Moreover, the cardinalities (and hence costs) of XPath matching tend to be more difficult to determine: it becomes essential to estimate “fan-outs” of different portions of an XML document. New metadata structures have been developed to try to help estimate branching factors.

With functions, XQuery is in fact Turing-complete — necessitating an approach to optimizing XQuery function calls that more closely resembles optimizing functional programming languages. All of these techniques are beyond the scope of this textbook.

11.5 Schema Mapping for XML

Not surprisingly, XML introduces new complexities in terms of schema mappings. The two main ones are as follows.

• XML is semistructured, meaning that different XML elements (even of the same type) may have variations in structure. Moreover, XML queries contain multiple path expressions with optional wildcards and recursion. Hence the conditions for query containment are somewhat different.

• XML contains nesting, and the specific nesting relationships may be different between a source instance and a target instance. Hence it becomes necessary to specify nesting relationships, and optionally merge operations on nodes, within XML mappings.

Moreover, under different conditions we may wish to output an XML element for each occurrence of a data value, and in others we may wish to output an XML element for each unique occurrence — roughly analogous to bag versus set semantics.

We discuss specific methods of specifying XML schema mappings, as well as for reformulating queries over them, in this section.

11.5.1 Mappings with Nesting

As a hierarchical data model with a complex schema language, XML makes the schema mapping problem significantly more complex than in the relational model. Even for the relational model, we did not seek to support arbitrary SQL as a mapping language. Rather, we focused on a subset, namely, conjunctive queries in LAV, GAV, or GLAV formulations (where the latter may be expressed using tgds rather than GLAV rules).

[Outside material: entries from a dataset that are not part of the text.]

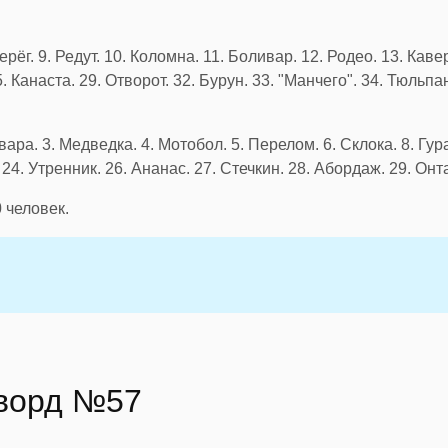
ерёг. 9. Редут. 10. Коломна. 11. Боливар. 12. Родео. 13. Кавер
5. Канаста. 29. Отворот. 32. Бурун. 33. "Манчего". 34. Тюльпа
ара. 3. Медведка. 4. Мотобол. 5. Перелом. 6. Склока. 8. Гура
. 24. Утренник. 26. Ананас. 27. Стечкин. 28. Абордаж. 29. Онт
0
человек.
сворд №57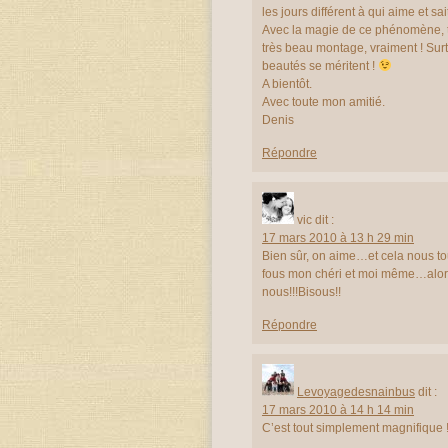
les jours différent à qui aime et sa
Avec la magie de ce phénomène, tu
très beau montage, vraiment ! Surt
beautés se méritent !
A bientôt.
Avec toute mon amitié.
Denis
Répondre
vic
dit :
17 mars 2010 à 13 h 29 min
Bien sûr, on aime…et cela nous t
fous mon chéri et moi même…alors,
nous!!!Bisous!!
Répondre
Levoyagedesnainbus
dit :
17 mars 2010 à 14 h 14 min
C’est tout simplement magnifique !!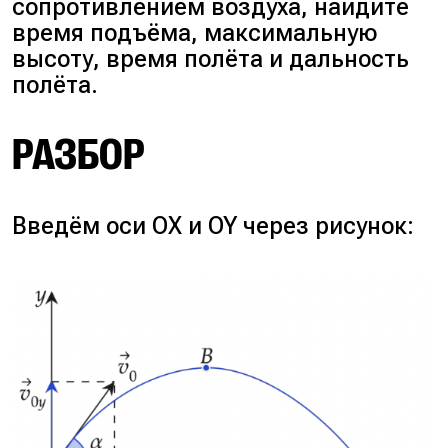
сопротивлением воздуха, найдите
время подъёма, максимальную
высоту, время полёта и дальность
полёта.
РАЗБОР
Введём оси OX и OY через рисунок: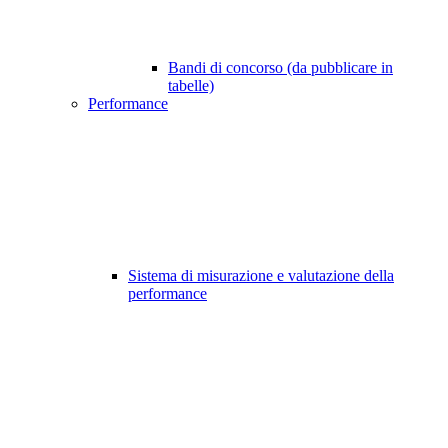
Bandi di concorso (da pubblicare in
tabelle)
Performance
Sistema di misurazione e valutazione della
performance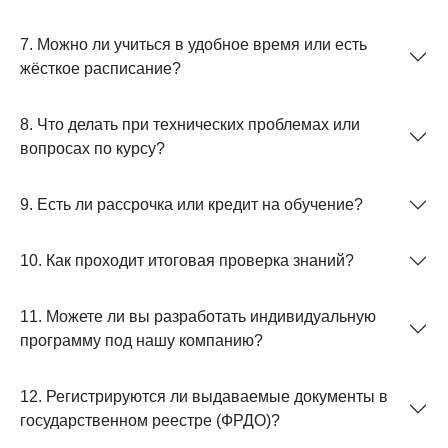
7. Можно ли учиться в удобное время или есть
жёсткое расписание?
8. Что делать при технических проблемах или
вопросах по курсу?
9. Есть ли рассрочка или кредит на обучение?
10. Как проходит итоговая проверка знаний?
11. Можете ли вы разработать индивидуальную
программу под нашу компанию?
12. Регистрируются ли выдаваемые документы в
государственном реестре (ФРДО)?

Similarly, for XML schema mappings, it is intractable to use the full power of XQuery. Rather, we use a simplified mapping language that has as its underpinnings the notion of nested tgds. In this section, we explain the basics of XML mapping using one such language, that of Piazza-XML, and then we explain the nested tgd formulation.

Piazza-XML Mappings

The Piazza-XML mapping language is derived from a subset of XQuery. It consists of a series of nested XML elements and attributes with optional query annotations enclosed in {::} escapes. Each query annotation may define variable bindings using XPath expressions, following the same semantics as the for clause in XQuery, as well as conditions, specified with a where clause as in XQuery. Within each instance of the parent element, each annotated element gets produced once per binding combination that satisfies the associated query annotation. Bound variables are scoped to be visible to any descendant elements and their query annotations. We illustrate with an example.

Example 11.25

Suppose we want to map between two sites: a target that contains books with nested authors and a source that contains authors with nested publications. We illustrate partial schemas for these sources in Figure 11.11, using a format in which indentation indicates nesting and a * suffix indicates “0 or more occurrences of…,” as in a BNF grammar.

Figure 11.11 Example of two schemas (target and source) for XML mapping.

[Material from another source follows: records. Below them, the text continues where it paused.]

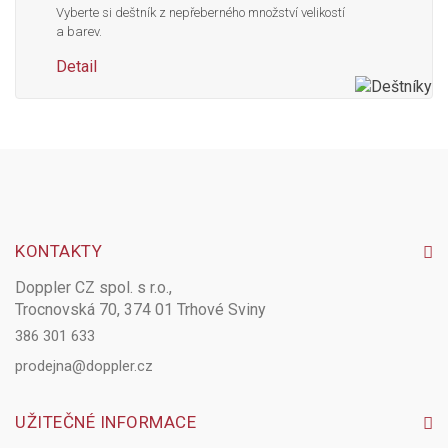
Vyberte si deštník z nepřeberného množství velikostí
a barev.
Detail
KONTAKTY
Doppler CZ spol. s r.o.,
Trocnovská 70, 374 01 Trhové Sviny
386 301 633
prodejna@doppler.cz
UŽITEČNÉ INFORMACE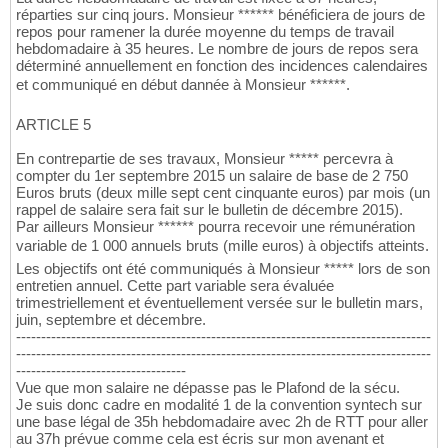
réparties sur cinq jours. Monsieur ****** bénéficiera de jours de
repos pour ramener la durée moyenne du temps de travail
hebdomadaire à 35 heures. Le nombre de jours de repos sera
déterminé annuellement en fonction des incidences calendaires
et communiqué en début dannée à Monsieur ******.
ARTICLE 5
En contrepartie de ses travaux, Monsieur ***** percevra à
compter du 1er septembre 2015 un salaire de base de 2 750
Euros bruts (deux mille sept cent cinquante euros) par mois (un
rappel de salaire sera fait sur le bulletin de décembre 2015).
Par ailleurs Monsieur ****** pourra recevoir une rémunération
variable de 1 000 annuels bruts (mille euros) à objectifs atteints.
Les objectifs ont été communiqués à Monsieur ***** lors de son
entretien annuel. Cette part variable sera évaluée
trimestriellement et éventuellement versée sur le bulletin mars,
juin, septembre et décembre.
-----------------------------------------------------------------------------------
-----------------------------------------------------------------------------------
----------------------------------
Vue que mon salaire ne dépasse pas le Plafond de la sécu.
Je suis donc cadre en modalité 1 de la convention syntech sur
une base légal de 35h hebdomadaire avec 2h de RTT pour aller
au 37h prévue comme cela est écris sur mon avenant et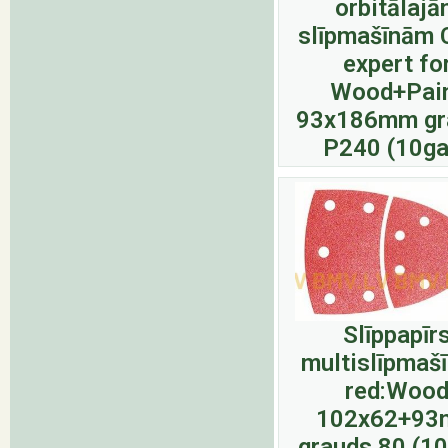
orbitālaj
slīpmašīnām 
expert fo
Wood+Pai
93x186mm gr
P240 (10ga
Slīppapīr
multislīpmaš
red:Woo
102x62+9
grauds 80 (1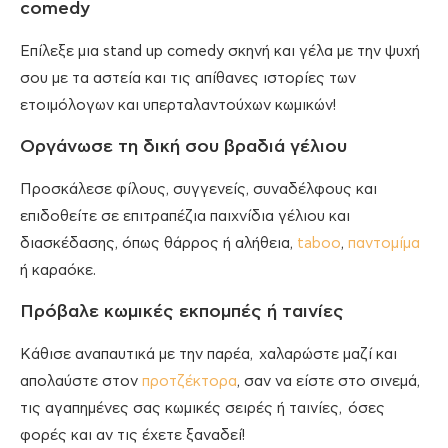
comedy
Επίλεξε μια stand up comedy σκηνή και γέλα με την ψυχή
σου με τα αστεία και τις απίθανες ιστορίες των
ετοιμόλογων και υπερταλαντούχων κωμικών!
Οργάνωσε τη δική σου βραδιά γέλιου
Προσκάλεσε φίλους, συγγενείς, συναδέλφους και
επιδοθείτε σε επιτραπέζια παιχνίδια γέλιου και
διασκέδασης, όπως θάρρος ή αλήθεια,
taboo
,
παντομίμα
ή καραόκε.
Πρόβαλε κωμικές εκπομπές ή ταινίες
Κάθισε αναπαυτικά με την παρέα, χαλαρώστε μαζί και
απολαύστε στον
προτζέκτορα
, σαν να είστε στο σινεμά,
τις αγαπημένες σας κωμικές σειρές ή ταινίες, όσες
φορές και αν τις έχετε ξαναδεί!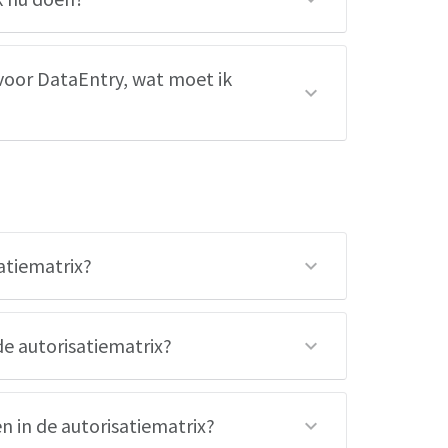
voor DataEntry, wat moet ik
atiematrix?
e autorisatiematrix?
n in de autorisatiematrix?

Assume we know that the input pub-type must be book, and the publisher has a name that is not present in the input document. The corresponding Piazza-XML schema mapping is shown in Figure 11.12. Observe that the pubs element is unannotated as it appears only once. Then the book element is produced once per combination of $a, $t, and $type in the annotation. Nested within book, the verb—title— and author name have nested XPath/XQuery expressions within braces, whose output is directly embedded, XQuery style.

Figure 11.12 Piazza-XML mapping for Example 11.11.

It can be observed from the example that the Piazza-XML language allows for multiple nesting levels, with correlation among nested expressions. This language of nested queries can be connected to our prior mapping formalisms of Chapter 3.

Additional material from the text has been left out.